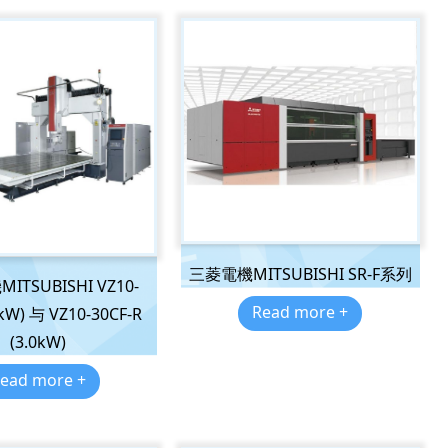
三菱電機MITSUBISHI SR-F系列
TSUBISHI VZ10-
Read more +
0kW) 与 VZ10-30CF-R
(3.0kW)
ead more +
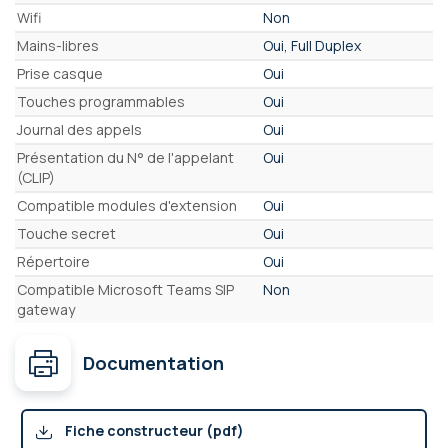
Wifi
Non
Mains-libres
Oui, Full Duplex
Prise casque
Oui
Touches programmables
Oui
Journal des appels
Oui
Présentation du N° de l'appelant
Oui
(CLIP)
Compatible modules d'extension
Oui
Touche secret
Oui
Répertoire
Oui
Compatible Microsoft Teams SIP
Non
gateway
Documentation
Fiche constructeur (pdf)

* * *

• EXERCISE GOAL: Copy every line from the records above that contains the string "Compatible".

• EXERCISE RESPONSE:
Compatible modules d'extension
Compatible Microsoft Teams SIP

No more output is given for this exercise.